Hunt-Ehrlich reconciles these contradictions by layering the making of her film — in which even the clapper loader seems to have fallen under Césaire’s spell — over snatches from her essays and letters, which in turn melt into evocatively recreated scenes of a trip Breton (Josué Gutierrez) made to Martinique to visit Suzanne and Aimé (Motell Foster) during the war. There’s even some archival footage, of a storm ripping through palm trees: to bear witness to such natural destruction is, in Césaire’s words to participate “in the island’s absence of equilibrium.”

If it all sounds impossibly complex “Ballad” is assembled with such peculiar, calm exactness that it actually resembles a series of experiments in simplicity. Most of Alex Ashe’s beautifully composed 16mm images are uncluttered close-ups of face or body or forest. But they are assembled with such care that they feel as dense as the dripping Martinique foliage, pregnant with meaning and possibility. The soundtrack, too, is an exemplary collaboration between Andrew Tracy’s sound design and Sabine McCalla’s music — from the subtle crackle of an old-timey recording giving way to the shifting beat of drummers gathered in the shade, to the drowsy insect buzz of the humid Antillean air being replaced by female voices harmonising a traditional Creole folksong — one that, incidentally, invokes the Haitian goddess of revolution and mistreated women.

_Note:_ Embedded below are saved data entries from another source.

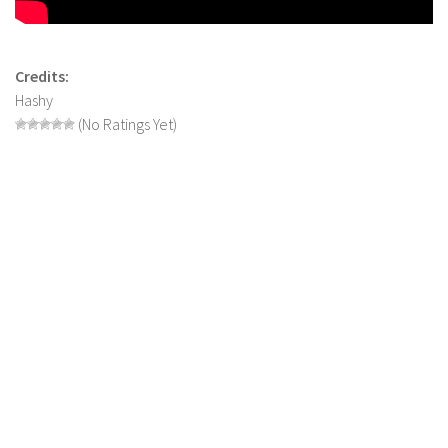
LS 17 Cutters
LS 17 Vehicles
LS 17 Buildings
Credits:
Hashy
LS 17 Objects
(No Ratings Yet)
LS 17 Packs
LS 17 Addons
LS 17 Prefab
LS 17 Weights
LS 17 Forklifts & Excavators
LS 17 Implements & Tools
LS 17 Other
LS 17 Scripts
LS 17 Textures
How to install mods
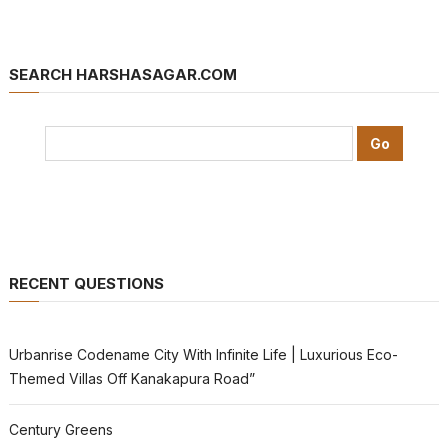
SEARCH HARSHASAGAR.COM
RECENT QUESTIONS
Urbanrise Codename City With Infinite Life | Luxurious Eco-
Themed Villas Off Kanakapura Road”
Century Greens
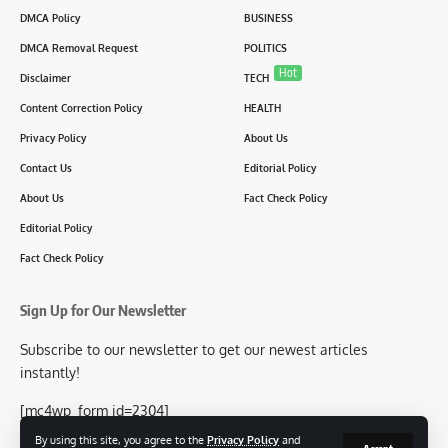
DMCA Policy
BUSINESS
DMCA Removal Request
POLITICS
Hot
Disclaimer
TECH
Content Correction Policy
HEALTH
Privacy Policy
About Us
Contact Us
Editorial Policy
About Us
Fact Check Policy
Editorial Policy
Fact Check Policy
Sign Up for Our Newsletter
Subscribe to our newsletter to get our newest articles
instantly!
[mc4wp_form id=2304]
By using this site, you agree to the
Privacy Policy
and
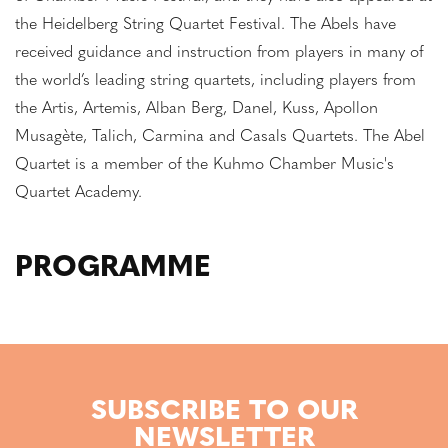
the Heidelberg String Quartet Festival. The Abels have
received guidance and instruction from players in many of
the world’s leading string quartets, including players from
the Artis, Artemis, Alban Berg, Danel, Kuss, Apollon
Musagète, Talich, Carmina and Casals Quartets. The Abel
Quartet is a member of the Kuhmo Chamber Music's
Quartet Academy.
PROGRAMME
SUBSCRIBE TO OUR
NEWSLETTER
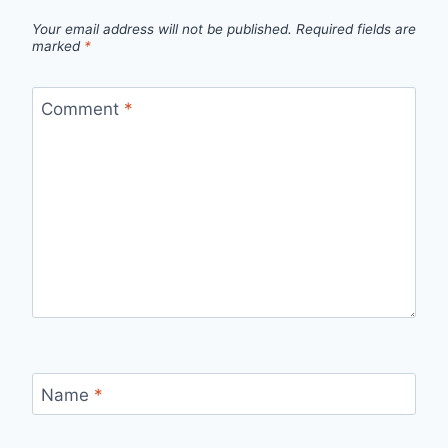
Your email address will not be published.
Required fields are
marked
*
Comment
*
Name
*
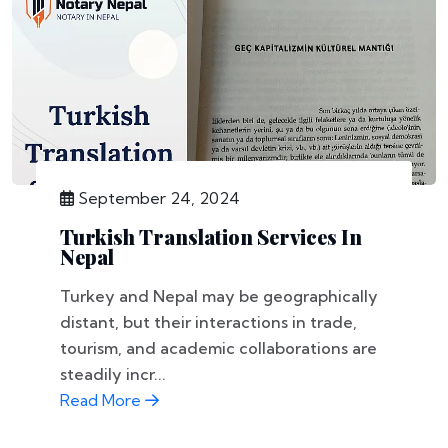
September 24, 2024
Turkish Translation Services In
Nepal
Turkey and Nepal may be geographically
distant, but their interactions in trade,
tourism, and academic collaborations are
steadily incr...
Read More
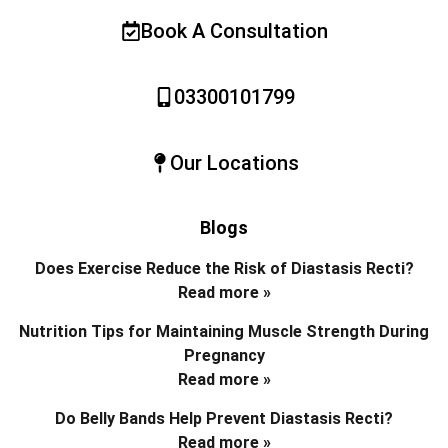
Book A Consultation
03300101799
Our Locations
Blogs
Does Exercise Reduce the Risk of Diastasis Recti?
Read more »
Nutrition Tips for Maintaining Muscle Strength During
Pregnancy
Read more »
Do Belly Bands Help Prevent Diastasis Recti?
Read more »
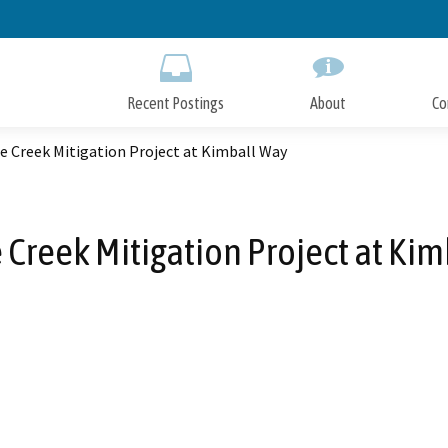
Skip
to
Main
Content
Recent Postings
About
Co
e Creek Mitigation Project at Kimball Way
 Creek Mitigation Project at Ki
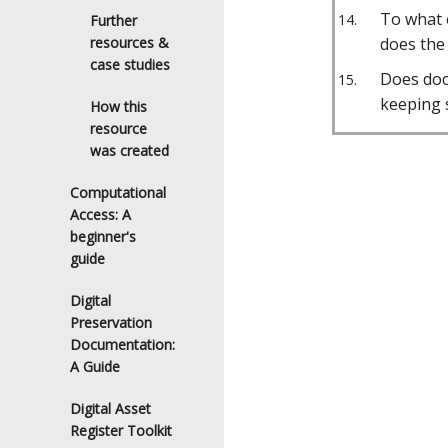
To what 
Further
resources &
does the
case studies
Does doc
keeping 
How this
resource
was created
Computational
Access: A
beginner's
guide
Digital
Preservation
Documentation:
A Guide
Digital Asset
Register Toolkit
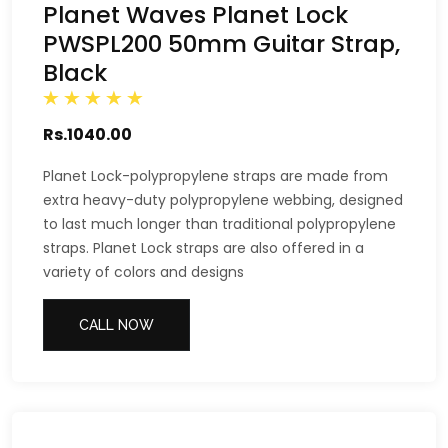
Planet Waves Planet Lock
PWSPL200 50mm Guitar Strap,
Black
Rs.1040.00
Planet Lock-polypropylene straps are made from
extra heavy-duty polypropylene webbing, designed
to last much longer than traditional polypropylene
straps. Planet Lock straps are also offered in a
variety of colors and designs
CALL NOW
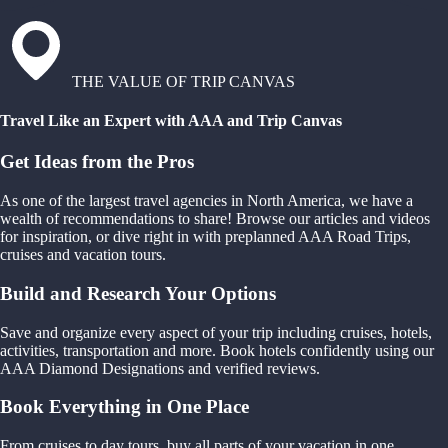
THE VALUE OF TRIP CANVAS
Travel Like an Expert with AAA and Trip Canvas
Get Ideas from the Pros
As one of the largest travel agencies in North America, we have a
wealth of recommendations to share! Browse our articles and videos
for inspiration, or dive right in with preplanned AAA Road Trips,
cruises and vacation tours.
Build and Research Your Options
Save and organize every aspect of your trip including cruises, hotels,
activities, transportation and more. Book hotels confidently using our
AAA Diamond Designations and verified reviews.
Book Everything in One Place
From cruises to day tours, buy all parts of your vacation in one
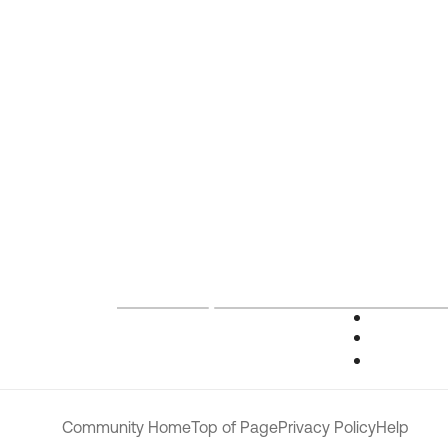
Community Home
Top of Page
Privacy Policy
Help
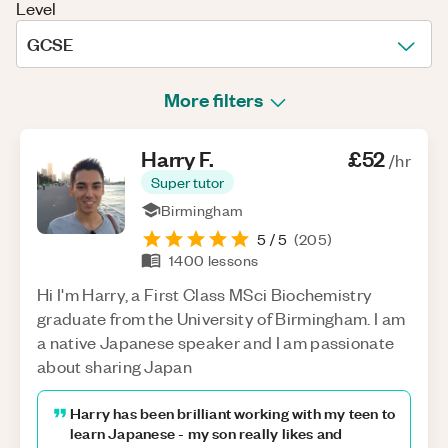
Level
GCSE
More filters
Harry
F
.
£52
/hr
Super tutor
Birmingham
5
/ 5
(
205
)
1400
lessons
Hi I'm Harry, a First Class MSci Biochemistry
graduate from the University of Birmingham. I am
a native Japanese speaker and I am passionate
about sharing Japan
Harry has been brilliant working with my teen to
learn Japanese - my son really likes and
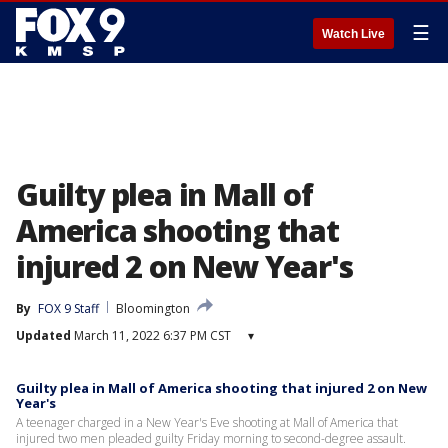
☰
Watch Live
Guilty plea in Mall of
America shooting that
injured 2 on New Year's
By
FOX 9 Staff
Bloomington
Updated
March 11, 2022 6:37 PM CST
▾
Guilty plea in Mall of America shooting that injured 2 on New
Year's
A teenager charged in a New Year's Eve shooting at Mall of America that
injured two men pleaded guilty Friday morning to second-degree assault.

Even from the partial glimpses we get here, it’s evident that Césaire was a singularly gifted writer who crucially never divorced her literary instincts from her political ideology. “Proust wrote in his parents’ luxurious house,” she observed drily, “Very sincerely, make Proust a farm worker from Martinique, I doubt he would have written “In Search of Lost Time”.” Perhaps her understanding of the tipped scales of economic and social justice was partly behind her decision to destroy her subsequent writings, as a tiny act of pre-emptive rebellion, a way to reject the colonial, patriarchal structures that govern how we think about the past before they could reject her, which they inevitably did. Hunt-Ehlich’s lovely, questing, curious art film cannot singlehandledly redress Césaire’s omission from the annals. But it does suggest that if posterity has forgotten her, it’s only with its conscious mind, where “The Ballad of Suzanne Césaire” is piped in from the collective unconscious. Perhaps, when history sleeps on those who shaped it, this is what it dreams.